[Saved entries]
__________________________________________________

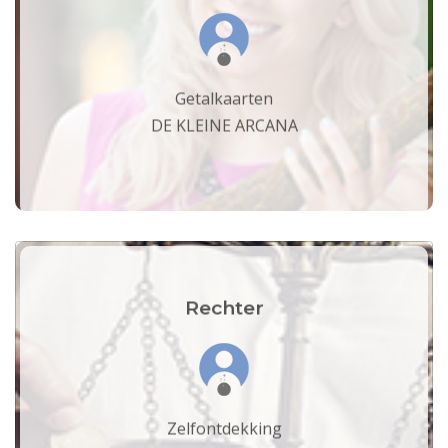
Getalkaarten
DE KLEINE ARCANA
Rechter
Zelfontdekking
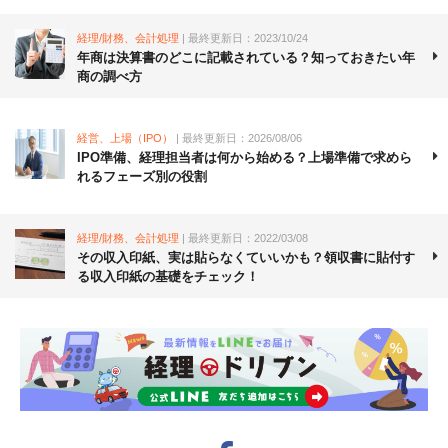
経理/財務、会計処理
| 最終更新日：2023/10/24
年商は決算書のどこに記載されている？知っておきたい年
商の調べ方
経営、上場（IPO）
| 最終更新日：2026/08/06
IPO準備、経理担当者は何から始める？上場準備で求めら
れるフェーズ別の役割
経理/財務、会計処理
| 最終更新日：2022/03/08
その収入印紙、実は貼らなくていいかも？領収書に貼付す
る収入印紙の基礎をチェック！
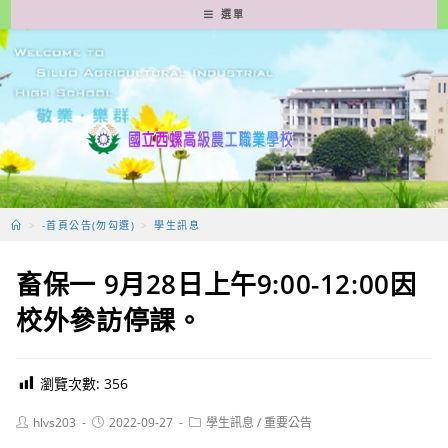
跳
選單
轉
至
主
要
內
容
>
-首頁公告(勿勾選)
>
學生訊息
畜保一 9月28日上午9:00-12:00因
校外參訪停課。
瀏覽次數:
356
Post
Post
Post
hlvs203
2022-09-27
學生訊息
/
重要公告
author:
published:
category:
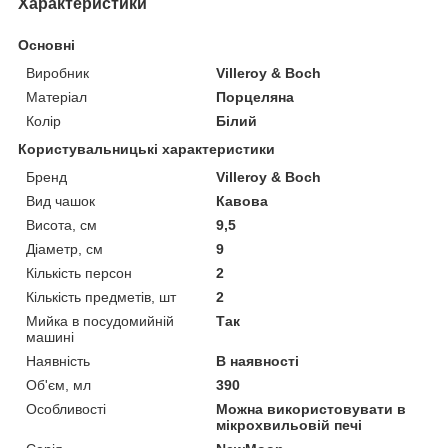
Характеристики
Основні
Виробник
Villeroy & Boch
Матеріал
Порцеляна
Колір
Білий
Користувальницькі характеристики
Бренд
Villeroy & Boch
Вид чашок
Кавова
Висота, см
9,5
Діаметр, см
9
Кількість персон
2
Кількість предметів, шт
2
Мийка в посудомийній
Так
машині
Наявність
В наявності
Об'єм, мл
390
Особливості
Можна використовувати в
мікрохвильовій печі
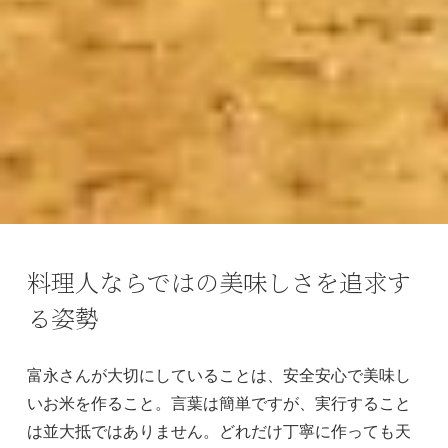
料理人ならではの美味しさを追求す
る姿勢
富永さんが大切にしていることは、安全安心で美味し
いお米を作ること。言葉は簡単ですが、実行すること
は並大抵ではありません。どれだけ丁寧に作っても天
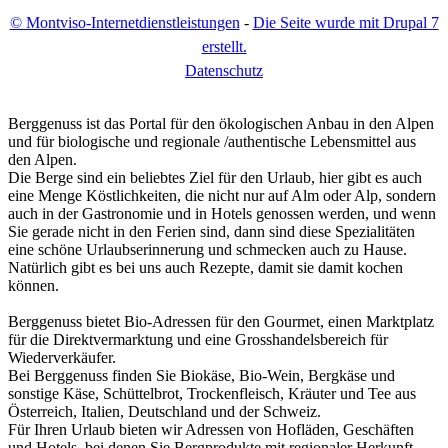
© Montviso-Internetdienstleistungen
-
Die Seite wurde mit Drupal 7
erstellt.
D
atenschutz
Berggenuss ist das Portal für den ökologischen Anbau in den Alpen
und für biologische und regionale /authentische Lebensmittel aus
den Alpen.
Die Berge sind ein beliebtes Ziel für den Urlaub, hier gibt es auch
eine Menge Köstlichkeiten, die nicht nur auf Alm oder Alp, sondern
auch in der Gastronomie und in Hotels genossen werden, und wenn
Sie gerade nicht in den Ferien sind, dann sind diese Spezialitäten
eine schöne Urlaubserinnerung und schmecken auch zu Hause.
Natürlich gibt es bei uns auch Rezepte, damit sie damit kochen
können.
Berggenuss bietet Bio-Adressen für den Gourmet, einen Marktplatz
für die Direktvermarktung und eine Grosshandelsbereich für
Wiederverkäufer.
Bei Berggenuss finden Sie Biokäse, Bio-Wein, Bergkäse und
sonstige Käse, Schüttelbrot, Trockenfleisch, Kräuter und Tee aus
Österreich, Italien, Deutschland und der Schweiz.
Für Ihren Urlaub bieten wir Adressen von Hofläden, Geschäften
und Hotels, bei denen Sie Bergprodukte mit regionaler Herkunft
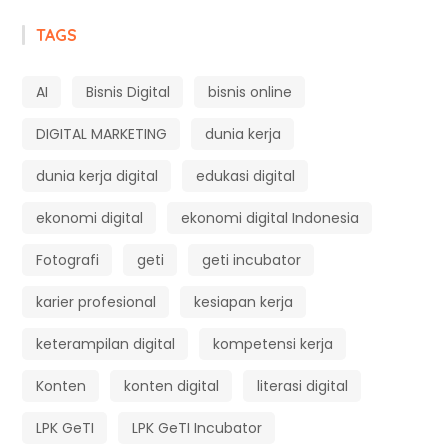
TAGS
AI
Bisnis Digital
bisnis online
DIGITAL MARKETING
dunia kerja
dunia kerja digital
edukasi digital
ekonomi digital
ekonomi digital Indonesia
Fotografi
geti
geti incubator
karier profesional
kesiapan kerja
keterampilan digital
kompetensi kerja
Konten
konten digital
literasi digital
LPK GeTI
LPK GeTI Incubator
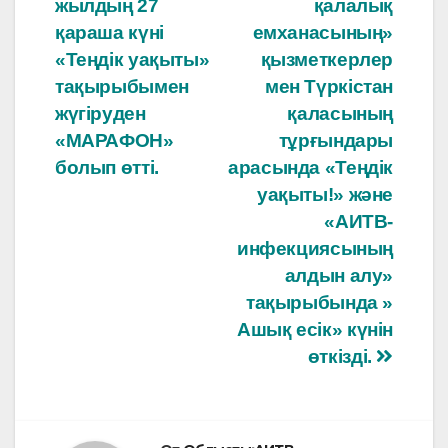
жылдың 27
қалалық
қараша күні
емханасының»
«Теңдік уақыты»
қызметкерлер
тақырыбымен
мен Түркістан
жүгіруден
қаласының
«МАРАФОН»
тұрғындары
болып өтті.
арасында «Теңдік
уақыты!» және
«АИТВ-
инфекциясының
алдын алу»
тақырыбында »
Ашық есік» күнін
өткізді.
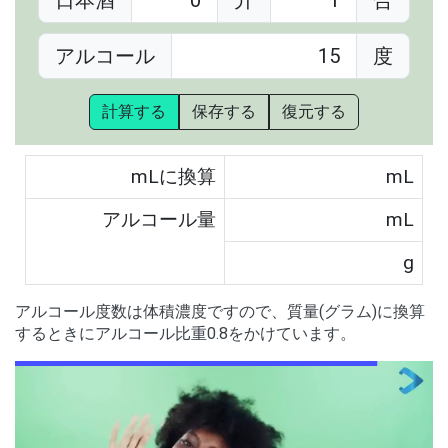
日本酒
升
合
アルコール
度
計算する
保存する
復元する
mLに換算
mL
アルコール量
mL
g
アルコール度数は体積濃度ですので、質量(グラム)に換算
するときにアルコール比重0.8をかけています。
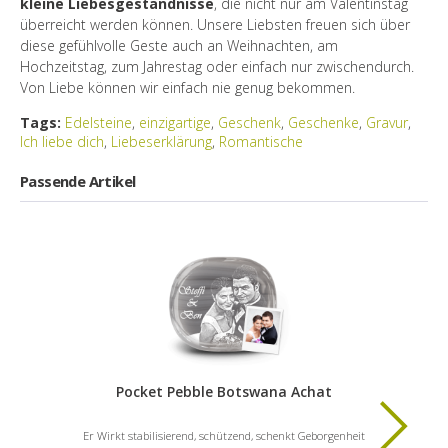
kleine Liebesgeständnisse
, die nicht nur am Valentinstag
überreicht werden können. Unsere Liebsten freuen sich über
diese gefühlvolle Geste auch an Weihnachten, am
Hochzeitstag, zum Jahrestag oder einfach nur zwischendurch.
Von Liebe können wir einfach nie genug bekommen.
Tags:
Edelsteine
,
einzigartige
,
Geschenk
,
Geschenke
,
Gravur
,
Ich liebe dich
,
Liebeserklärung
,
Romantische
Passende Artikel
Pocket Pebble Botswana Achat
Er Wirkt stabilisierend, schützend, schenkt Geborgenheit
Sag „Ja“ zum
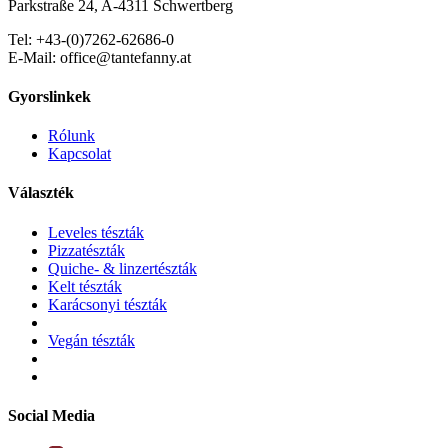
Parkstraße 24, A-4311 Schwertberg
Tel: +43-(0)7262-62686-0
E-Mail: office@tantefanny.at
Gyorslinkek
Rólunk
Kapcsolat
Választék
Leveles tészták
Pizzatészták
Quiche- & linzertészták
Kelt tészták
Karácsonyi tészták
Vegán tészták
Social Media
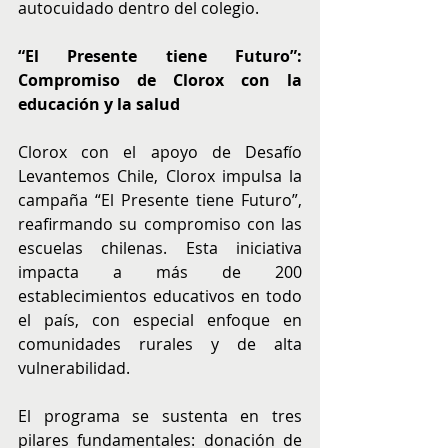
autocuidado dentro del colegio.
“El Presente tiene Futuro”: 
Compromiso de Clorox con la 
educación y la salud
Clorox con el apoyo de Desafío 
Levantemos Chile, Clorox impulsa la 
campaña “El Presente tiene Futuro”, 
reafirmando su compromiso con las 
escuelas chilenas. Esta iniciativa 
impacta a más de 200 
establecimientos educativos en todo 
el país, con especial enfoque en 
comunidades rurales y de alta 
vulnerabilidad.
El programa se sustenta en tres 
pilares fundamentales: donación de 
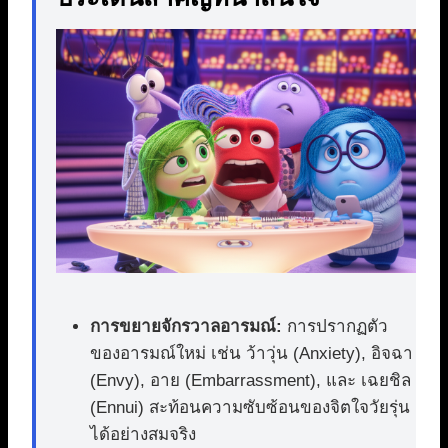
การขยายจักรวาลอารมณ์:
การปรากฏตัว
ของอารมณ์ใหม่ เช่น ว้าวุ่น (Anxiety), อิจฉา
(Envy), อาย (Embarrassment), และ เฉยชิล
(Ennui) สะท้อนความซับซ้อนของจิตใจวัยรุ่น
ได้อย่างสมจริง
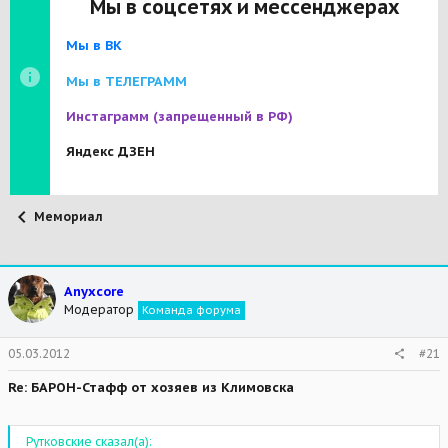
Мы в соцсетях и мессенджерах
Мы в ВК
Мы в ТЕЛЕГРАММ
Инстаграмм
(запрещенный в РФ)
Яндекс ДЗЕН
Мемориал
Anyxcore
Модератор
Команда форума
05.03.2012
#21
Re: БАРОН-Стафф от хозяев из Климовска
Рутковские сказал(а):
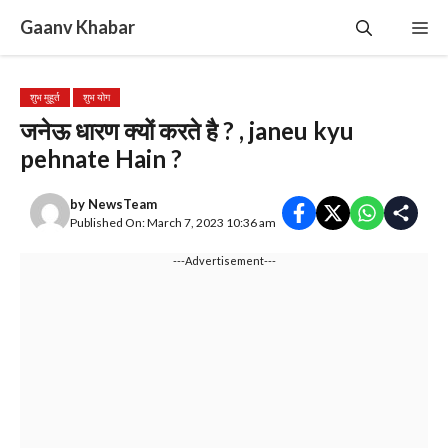
Skip
Gaanv Khabar
Me
to
content
शुभ मुहूर्त
शुभ योग
जनेऊ धारण क्यों करते है ? , janeu kyu
pehnate Hain ?
by
NewsTeam
Published On: March 7, 2023 10:36 am
---Advertisement---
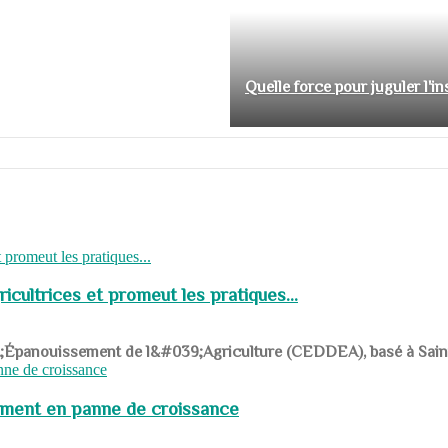
Quelle force pour juguler l'i
cultrices et promeut les pratiques...
039;Épanouissement de l&#039;Agriculture (CEDDEA), basé à Saint-R
pement en panne de croissance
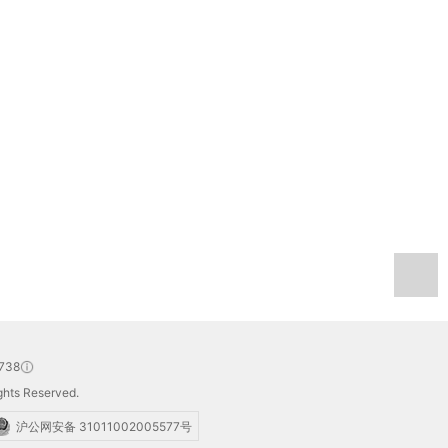
738
hts Reserved.
沪公网安备 31011002005577号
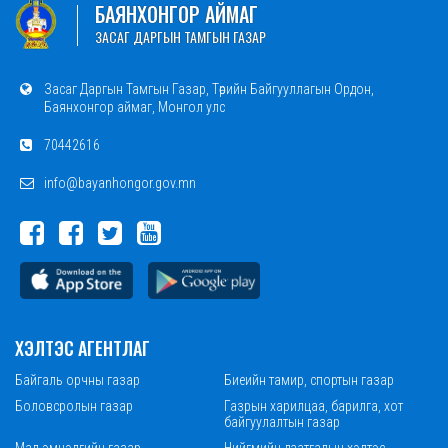
БАЯНХОНГОР АЙМАГ
ЗАСАГ ДАРГЫН ТАМГЫН ГАЗАР
Засаг Даргын Тамгын Газар, Төрийн Байгууллагын Ордон,
Баянхонгор аймаг, Монгол улс
70442616
info@bayanhongor.gov.mn
ХЭЛТЭС АГЕНТЛАГ
Байгаль орчны газар
Биеийн тамир, спортын газар
Боловсролын газар
Газрын харилцаа, барилга, хот
байгуулалтын газар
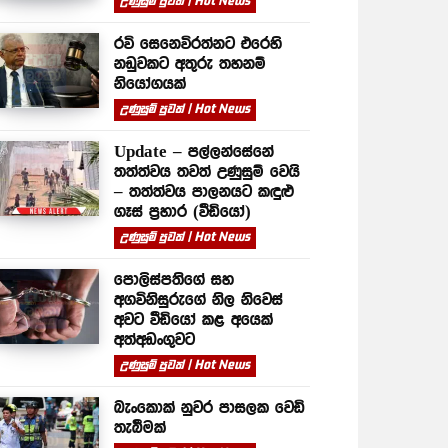
උණුසුම් පුවත් | Hot News
රවි සෙනෙවිරත්නට එරෙහි
නඩුවකට අතුරු තහනම්
නියෝගයක්
උණුසුම් පුවත් | Hot News
Update – පල්ලන්සේනේ
තත්ත්වය තවත් උණුසුම් වෙයි
– තත්ත්වය පාලනයට කඳුළු
ගෑස් ප්‍රහාර (වීඩියෝ)
උණුසුම් පුවත් | Hot News
පොලිස්පතිගේ සහ
අගවිනිසුරුගේ නිල නිවෙස්
අවට වීඩියෝ කළ අයෙක්
අත්අඩංගුවට
උණුසුම් පුවත් | Hot News
බැංකොක් නුවර පාසලක වෙඩි
තැබීමක්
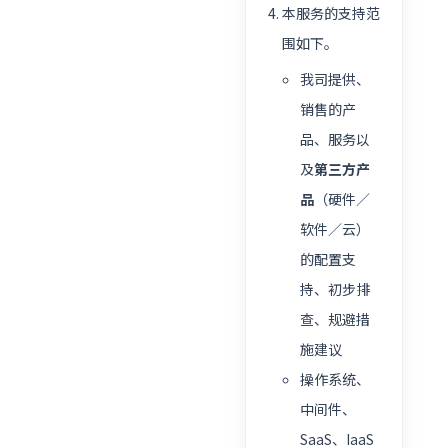
本服务的支持范
围如下。
我司提供、
销售的产
品、服务以
及
第三方产
品
（硬件／
软件／云）
的配置支
持、初步排
查、规避措
施建议
操作系统、
中间件、
SaaS、IaaS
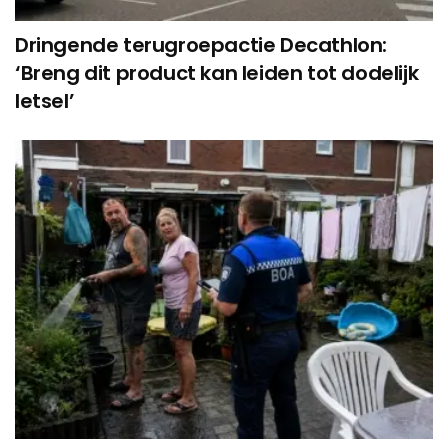
Dringende terugroepactie Decathlon:
‘Breng dit product kan leiden tot dodelijk
letsel’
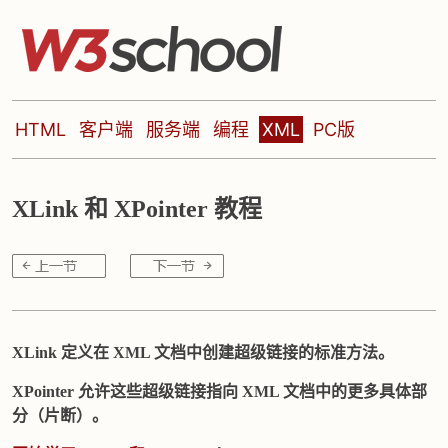
HTML
客户端
服务端
编程
XML
PC版
XLink 和 XPointer 教程
XLink 定义在 XML 文档中创建超级链接的标准方法。
XPointer 允许这些超级链接指向 XML 文档中的更多具体部
分（片断）。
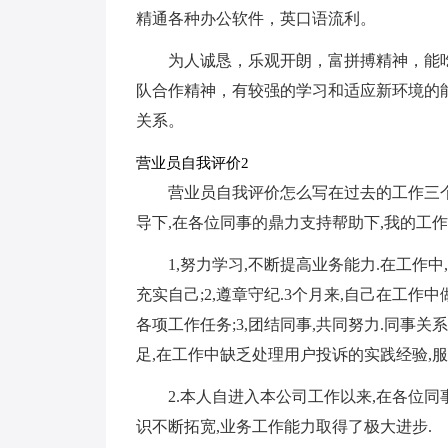
精通各种办公软件，英口语流利。
为人诚恳，乐观开朗，富拼搏精神，能
队合作精神，有较强的学习和适应新环境的
关系。
营业员自我评价2
营业员自我评价怎么写在过去的工作三个月
导下,在各位同事的鼎力支持帮助下,我的工作
1,努力学习,不断提高业务能力.在工作
充实自己;2,遵章守纪.3个月来,自己在工作
各项工作任务;3,团结同事,共同努力.同事关
足,在工作中缺乏处理用户投诉的实践经验,服
2.本人自进入本公司工作以来,在各位
识不断拓宽,业务工作能力取得了极大进步.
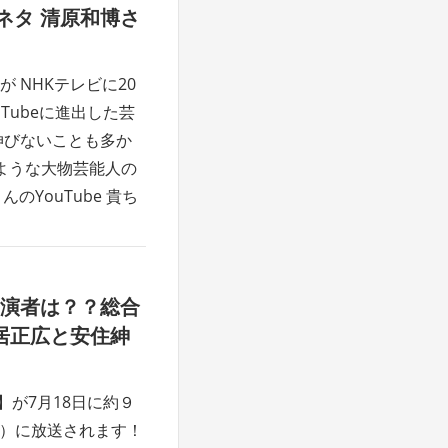
ネタ 清原和博さ
 NHKテレビに20
Tubeに進出した芸
伸びないことも多か
ような大物芸能人の
んのYouTube 貴ち
出演者は？？総合
居正広と安住紳
】が7月18日に約９
18）に放送されます！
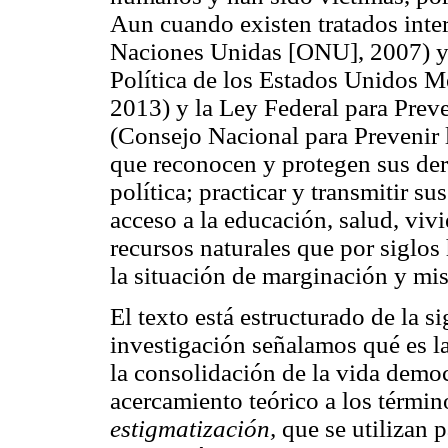
Aun cuando existen tratados inte
Naciones Unidas [ONU], 2007) y 
Política de los Estados Unidos Me
2013) y la Ley Federal para Prev
(Consejo Nacional para Preveni
que reconocen y protegen sus dere
política; practicar y transmitir s
acceso a la educación, salud, vivi
recursos naturales que por siglo
la situación de marginación y mi
El texto está estructurado de la si
investigación señalamos qué es l
la consolidación de la vida demo
acercamiento teórico a los térmi
estigmatización,
que se utilizan 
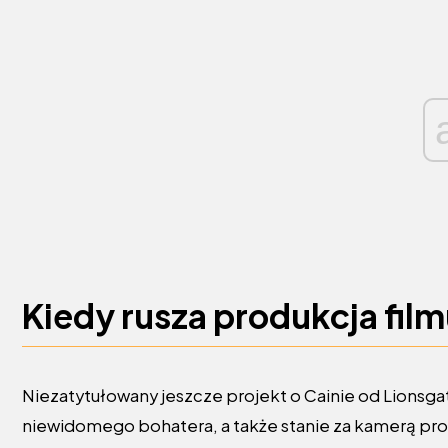
Kiedy rusza produkcja fil
Niezatytułowany jeszcze projekt o Cainie od Lionsga
niewidomego bohatera, a także stanie za kamerą produk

__________________________________________________

▸ **WHAT YOU ARE ASKED TO DO**: Write out exactly the lines that fall from the line with "Berggenuss ist das" to the line with "Berggenuss bietet Bio-Adressen" in the records above, keeping both ends.

▸ **EXERCISE OUTPUT**:
Berggenuss ist das Portal für den ökologischen Anbau in den Alpen
und für biologische und regionale /authentische Lebensmittel aus
den Alpen.
Die Berge sind ein beliebtes Ziel für den Urlaub, hier gibt es auch
eine Menge Köstlichkeiten, die nicht nur auf Alm oder Alp, sondern
auch in der Gastronomie und in Hotels genossen werden, und wenn
Sie gerade nicht in den Ferien sind, dann sind diese Spezialitäten
eine schöne Urlaubserinnerung und schmecken auch zu Hause.
Natürlich gibt es bei uns auch Rezepte, damit sie damit kochen
können.
Berggenuss bietet Bio-Adressen für den Gourmet, einen Marktplatz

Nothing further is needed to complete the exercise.